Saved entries
········

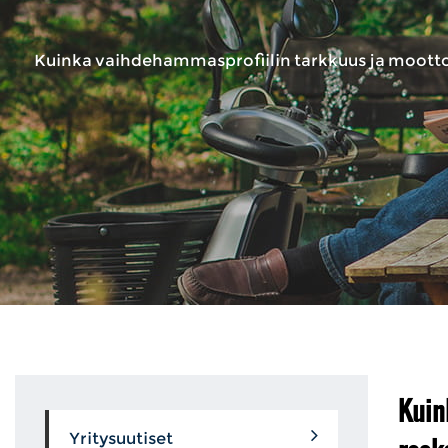
Kuinka vaihdehammasprofiilin tarkkuus ja mootto
Kuin
Yritysuutiset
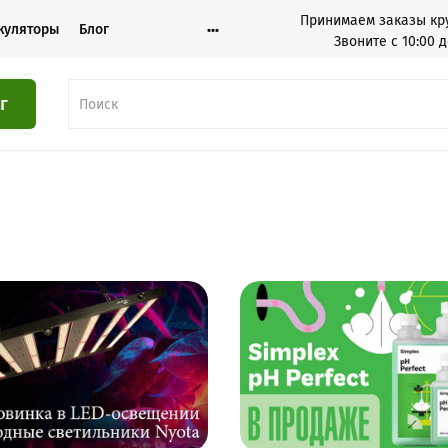
Принимаем заказы кру
куляторы
Блог
Звоните с 10:00 д
г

········

(WHAT THE TASK ASKS) From the first line above to the last, copy the records exactly but omit the pictures.

(OUTPUT FOR THIS TASK)
Kuinka vaihdehammasprofiilin tarkkuus ja mootto
Kuin
Yritysuutiset
Принимаем заказы кру
куляторы
Блог
Звоните с 10:00 д
г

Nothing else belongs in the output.